▸ **Task requirements**
For the data below, retype word for word the lines from the one containing "nhà ở hoặc doanh" through the one containing "akvo, la akva"; drop the pictures.

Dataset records
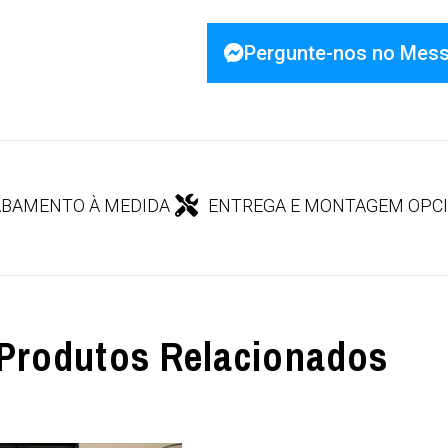
Pergunte-nos no Mes
BAMENTO À MEDIDA
ENTREGA E MONTAGEM OPC
Produtos Relacionados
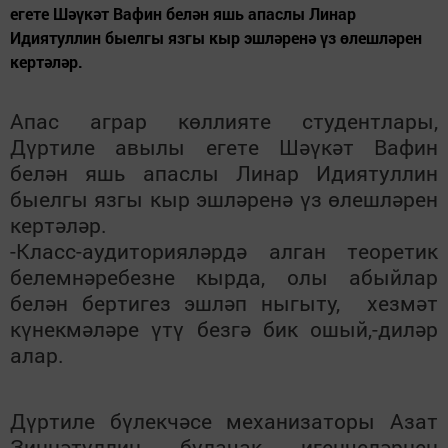
егете Шәүкәт Вафин белән яшь апаслы Линар
Идиятуллин быелгы язгы кыр эшләренә үз өлешләрен
кертәләр.
Апас аграр көллияте студентлары,
Дүртиле авылы егете Шәүкәт Вафин
белән яшь апаслы Линар Идиятуллин
быелгы язгы кыр эшләренә үз өлешләрен
кертәләр.
-Класс-аудиторияләрдә алган теоретик
белемнәребезне кырда, олы абыйлар
белән бертигез эшләп ныгыту, хезмәт
күнекмәләре үтү безгә бик ошый,-диләр
алар.
Дүртиле бүлекчәсе механизаторы Азат
Зиннәтуллин булачак игенчеләрнең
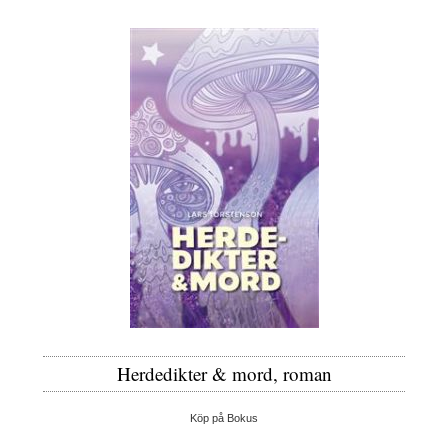
Herdedikter & mord, roman
Köp på Bokus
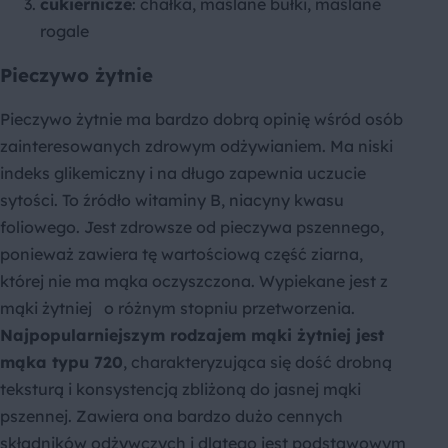
cukiernicze
: chałka, maślane bułki, maślane
rogale
Pieczywo żytnie
Pieczywo żytnie ma bardzo dobrą opinię wśród osób
zainteresowanych zdrowym odżywianiem. Ma niski
indeks glikemiczny i na długo zapewnia uczucie
sytości. To źródło witaminy B, niacyny kwasu
foliowego. Jest zdrowsze od pieczywa pszennego,
ponieważ zawiera tę wartościową część ziarna,
której nie ma mąka oczyszczona. Wypiekane jest z
mąki żytniej o różnym stopniu przetworzenia.
Najpopularniejszym rodzajem mąki żytniej jest
mąka typu 720
, charakteryzująca się dość drobną
teksturą i konsystencją zbliżoną do jasnej mąki
pszennej. Zawiera ona bardzo dużo cennych
składników odżywczych i dlatego jest podstawowym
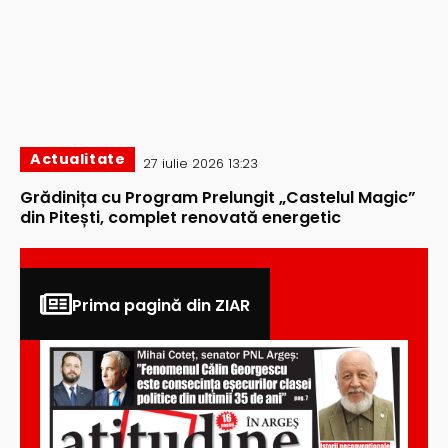
Actualitate
27 iulie 2026 13:23
Grădinița cu Program Prelungit „Castelul Magic”
din Pitești, complet renovată energetic
Prima pagină din ZIAR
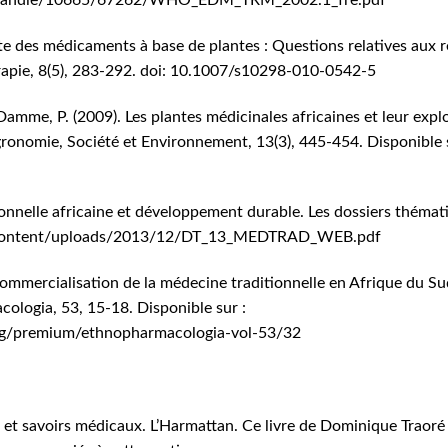
nte des médicaments à base de plantes : Questions relatives aux réa
érapie, 8(5), 283-292. doi: 10.1007/s10298-010-0542-5
amme, P. (2009). Les plantes médicinales africaines et leur expl
Agronomie, Société et Environnement, 13(3), 445-454. Disponible 
ionnelle africaine et développement durable. Les dossiers théma
-content/uploads/2013/12/DT_13_MEDTRAD_WEB.pdf
ommercialisation de la médecine traditionnelle en Afrique du Sud
ologia, 53, 15-18. Disponible sur :
rg/premium/ethnopharmacologia-vol-53/32
e et savoirs médicaux. L’Harmattan. Ce livre de Dominique Traoré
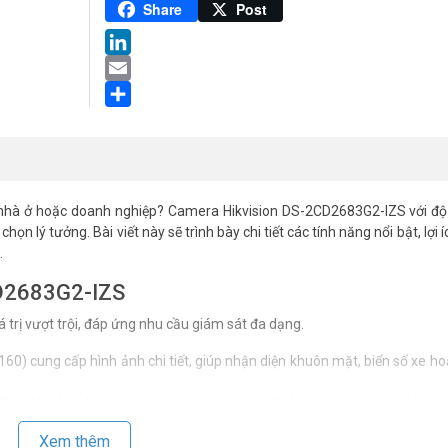
Pinterest
Share
Post
LinkedIn
Email
Share
nhà ở hoặc doanh nghiệp? Camera Hikvision DS-2CD2683G2-IZS với độ 
họn lý tưởng. Bài viết này sẽ trình bày chi tiết các tính năng nổi bật, lợi í
.
CD2683G2-IZS
trị vượt trội, đáp ứng nhu cầu giám sát đa dạng.
0) cung cấp hình ảnh chi tiết, giúp nhận diện khuôn mặt, biển số xe ho
m đảm bảo hình ảnh sắc nét trong bóng tối, lý tưởng cho việc giám s
Xem thêm
10 (chống va đập), camera hoạt động ổn định trong mọi điều kiện thời ti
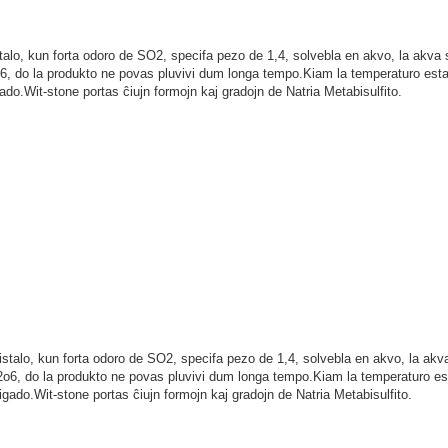
stalo, kun forta odoro de SO2, specifa pezo de 1,4, solvebla en akvo, la akva
o6, do la produkto ne povas pluvivi dum longa tempo.Kiam la temperaturo esta
ado.Wit-stone portas ĉiujn formojn kaj gradojn de Natria Metabisulfito.
ristalo, kun forta odoro de SO2, specifa pezo de 1,4, solvebla en akvo, la akv
s2o6, do la produkto ne povas pluvivi dum longa tempo.Kiam la temperaturo es
gado.Wit-stone portas ĉiujn formojn kaj gradojn de Natria Metabisulfito.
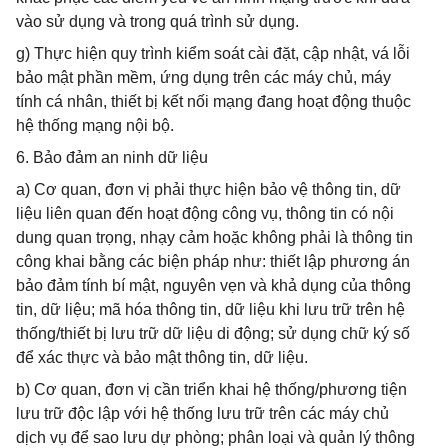
vào sử dụng và trong quá trình sử dụng.
g) Thực hiện quy trình kiểm soát cài đặt, cập nhật, vá lỗi
bảo mật phần mềm, ứng dụng trên các máy chủ, máy
tính cá nhân, thiết bị kết nối mạng đang hoạt động thuộc
hệ thống mạng nội bộ.
6. Bảo đảm an ninh dữ liệu
a) Cơ quan, đơn vị phải thực hiện bảo vệ thông tin, dữ
liệu liên quan đến hoạt động công vụ, thông tin có nội
dung quan trọng, nhạy cảm hoặc không phải là thông tin
công khai bằng các biện pháp như: thiết lập phương án
bảo đảm tính bí mật, nguyên vẹn và khả dụng của thông
tin, dữ liệu; mã hóa thông tin, dữ liệu khi lưu trữ trên hệ
thống/thiết bị lưu trữ dữ liệu di động; sử dụng chữ ký số
để xác thực và bảo mật thông tin, dữ liệu.
b) Cơ quan, đơn vị cần triển khai hệ thống/phương tiện
lưu trữ độc lập với hệ thống lưu trữ trên các máy chủ
dịch vụ để sao lưu dự phòng; phân loại và quản lý thông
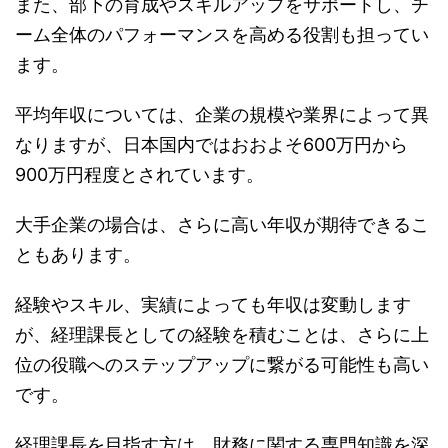
また、部下の育成やスキルアップをサポートし、チ
ーム全体のパフォーマンスを高める役割も担ってい
ます。
平均年収については、企業の規模や業界によって異
なりますが、日本国内ではおおよそ600万円から
900万円程度とされています。
大手企業の場合は、さらに高い年収が期待できるこ
ともあります。
経験やスキル、実績によっても年収は変動します
が、経理課長としての経験を積むことは、さらに上
位の役職へのステップアップに繋がる可能性も高い
です。
経理課長を目指す方は、財務に関する専門知識を深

▸ **Task answer**
nhà ở hoặc doanh nghiệp? Camera Hikvision DS-2CD2683G2-IZS với độ 
họn lý tưởng. Bài viết này sẽ trình bày chi tiết các tính năng nổi bật, lợi í
.
CD2683G2-IZS
trị vượt trội, đáp ứng nhu cầu giám sát đa dạng.
0) cung cấp hình ảnh chi tiết, giúp nhận diện khuôn mặt, biển số xe ho
m đảm bảo hình ảnh sắc nét trong bóng tối, lý tưởng cho việc giám s
Xem thêm
10 (chống va đập), camera hoạt động ổn định trong mọi điều kiện thời ti
stalo, kun forta odoro de SO2, specifa pezo de 1,4, solvebla en akvo, la akva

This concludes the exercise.